Solution to execute DB migration into multi-database using db-router of Django Framework.

To Nha Notes | Feb. 2, 2021, 5:21 p.m.

1. How to implement to use multi-DB

Suppose, our project is implemented by Django framework. Then, we want to migrate a few large tables from current DB to new one with alias named shard1.

Create an app for routing migrations specific for new DB.
python manage.py startapp shard1

Remove non-use files in created app:

rm -rf views.py models.py admin.py
Django settings
DATABASES = {
    "default": {
        "ENGINE": "django.db.backends.mysql",
        "NAME": os.environ.get("RDS_DB_NAME"),
        ...
    },
    "shard1": {
        "ENGINE": "django.db.backends.mysql",
        "NAME": "shard1", 
        ...
    }        
}
DATABASE_ROUTERS = ["<project_name>.db_routing.Shard1Router"]
Implement routing file <project_name>.db_routing.py

SHARD1_DB_ALIAS = "shard1"
MASTER_MODEL_NAMES = {
    "common_adminuser",
    "analytics_segmenttag",
    "analytics_segmenttaggroup",
    "analytics_transitionpoint",
}
SHARD1_ROUTE_MODEL_NAMES = {
    "rtchatmessage",
    "rtchatmessagelog",
    "rtchatstatus",
    "endusersegmenttag",
    "enduseractivitytag",
    "endusertransitionpointtag",
}


class Shard1Router:
    """
    A router to control all database operations on models migrated to Shard1.
    """

    route_model_names = SHARD1_ROUTE_MODEL_NAMES
    migrate_model_names = list(MASTER_MODEL_NAMES) + list(SHARD1_ROUTE_MODEL_NAMES)

    def db_for_read(self, model, **hints):
        print(model._meta.model_name)
        if model._meta.model_name in self.route_model_names:
            return SHARD1_DB_ALIAS
        return None

    def db_for_write(self, model, **hints):
        if model._meta.model_name in self.route_model_names:
            return SHARD1_DB_ALIAS
        return None

    def allow_relation(self, obj1, obj2, **hints):
        return True

    def allow_migrate(self, db, app_label, model_name=None, **hints):
        if app_label == SHARD1_DB_ALIAS:
            return db == SHARD1_DB_ALIAS
        return True

The MASTER_MODEL_NAMES are tables which we want to keep in both old and new DB. And The SHARD1_ROUTE_MODEL_NAMES are list of tables specific for new DB. In some case, the query need tables of both list.

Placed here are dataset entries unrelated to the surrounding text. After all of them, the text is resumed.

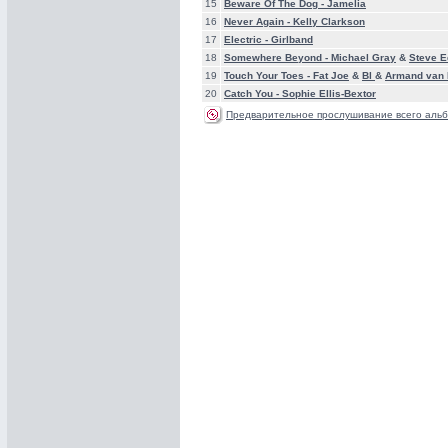
15
Beware Of The Dog -
Jamelia
16
Never Again -
Kelly Clarkson
17
Electric -
Girlband
18
Somewhere Beyond -
Michael Gray
&
Steve 
19
Touch Your Toes -
Fat Joe
&
Bl
&
Armand van 
20
Catch You -
Sophie Ellis-Bextor
Предварительное прослушивание всего альб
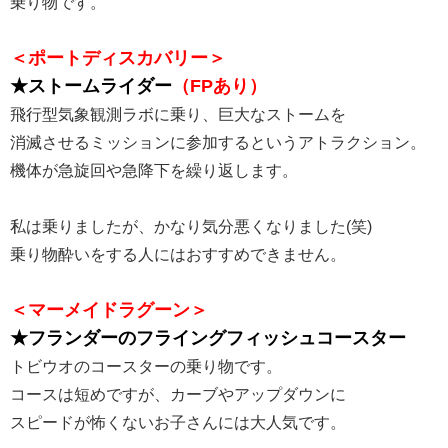
乗り物です。
＜ポートディスカバリー＞
★ストームライダー
（FPあり）
飛行型気象観測ラボに乗り、巨大なストームを
消滅させるミッションに参加するというアトラクション。
機体が急旋回や急降下を繰り返します。
私は乗りましたが、かなり気分悪くなりました(笑)
乗り物酔いをする人にはおすすめできません。
＜マーメイドラグーン＞
★フランダーのフライングフィッシュコースター
トビウオのコースターの乗り物です。
コースは短めですが、カーブやアップダウンに
スピードが怖くないお子さんには大人気です。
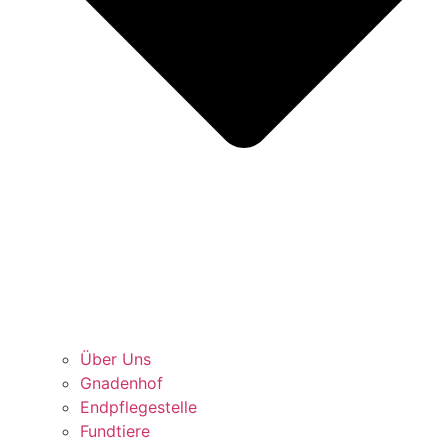
Über Uns
Gnadenhof
Endpflegestelle
Fundtiere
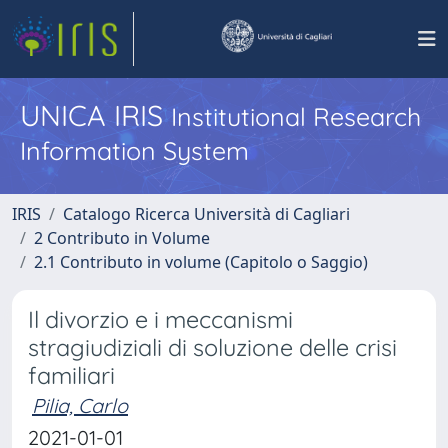
UNICA IRIS
Institutional Research
Information System
IRIS
Catalogo Ricerca Università di Cagliari
2 Contributo in Volume
2.1 Contributo in volume (Capitolo o Saggio)
Il divorzio e i meccanismi
stragiudiziali di soluzione delle crisi
familiari
Pilia, Carlo
2021-01-01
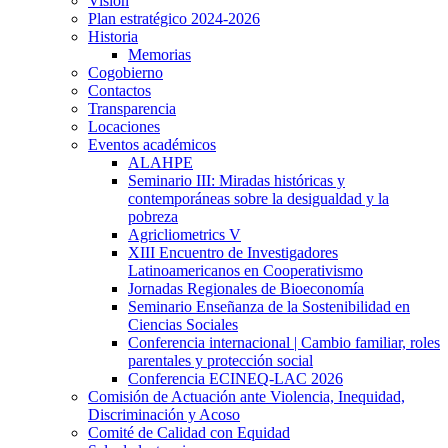
Visión
Plan estratégico 2024-2026
Historia
Memorias
Cogobierno
Contactos
Transparencia
Locaciones
Eventos académicos
ALAHPE
Seminario III: Miradas históricas y
contemporáneas sobre la desigualdad y la
pobreza
Agricliometrics V
XIII Encuentro de Investigadores
Latinoamericanos en Cooperativismo
Jornadas Regionales de Bioeconomía
Seminario Enseñanza de la Sostenibilidad en
Ciencias Sociales
Conferencia internacional | Cambio familiar, roles
parentales y protección social
Conferencia ECINEQ-LAC 2026
Comisión de Actuación ante Violencia, Inequidad,
Discriminación y Acoso
Comité de Calidad con Equidad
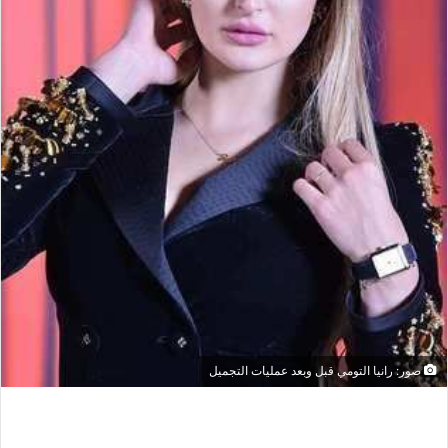
صور: رانيا التومي قبل وبعد عمليات التجميل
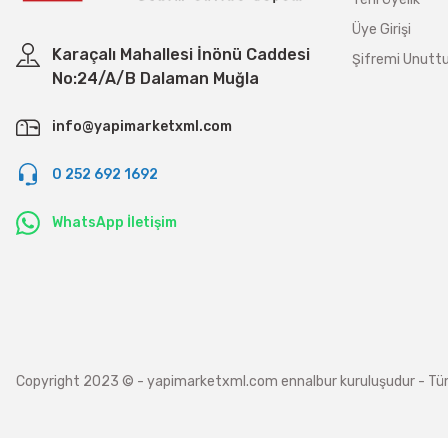
Üye Girişi
Karaçalı Mahallesi İnönü Caddesi
Şifremi Unut
No:24/A/B Dalaman Muğla
info@yapimarketxml.com
0 252 692 1692
WhatsApp İletişim
Copyright 2023 © - yapimarketxml.com ennalbur kuruluşudur - Tüm hakl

This is reason that we need to keep MASTER_MODEL_NAMES in both DBs.

Because the limitation of Django router, we also need to bring below tables into new DB once.

django_migrations
django_content_type
django_site
auth_group
auth_permission
auth_group_permissions

In case, the model changes is related to tables in SHARD1_ROUTE_MODEL_NAMES or MASTER_MODEL_NAMES, we need to follow below instruction to make migrations.

To make migrations for old DB, we do make migrations normally as below:

python manage.py makemigrations

Say, output is

Migrations for 'myapp':
  myapp/migrations/0002_add_column_name.py

To make migration specifics for new DB.

python manage.py makemigrations shard1 --name=add_column_name --empty

Say, Its output is

Migrations for 'shard1':
  shard1/migrations/0002_add_column_name.py

Pickup raw SQL of above generated file 0002_add_column_name.py via below command.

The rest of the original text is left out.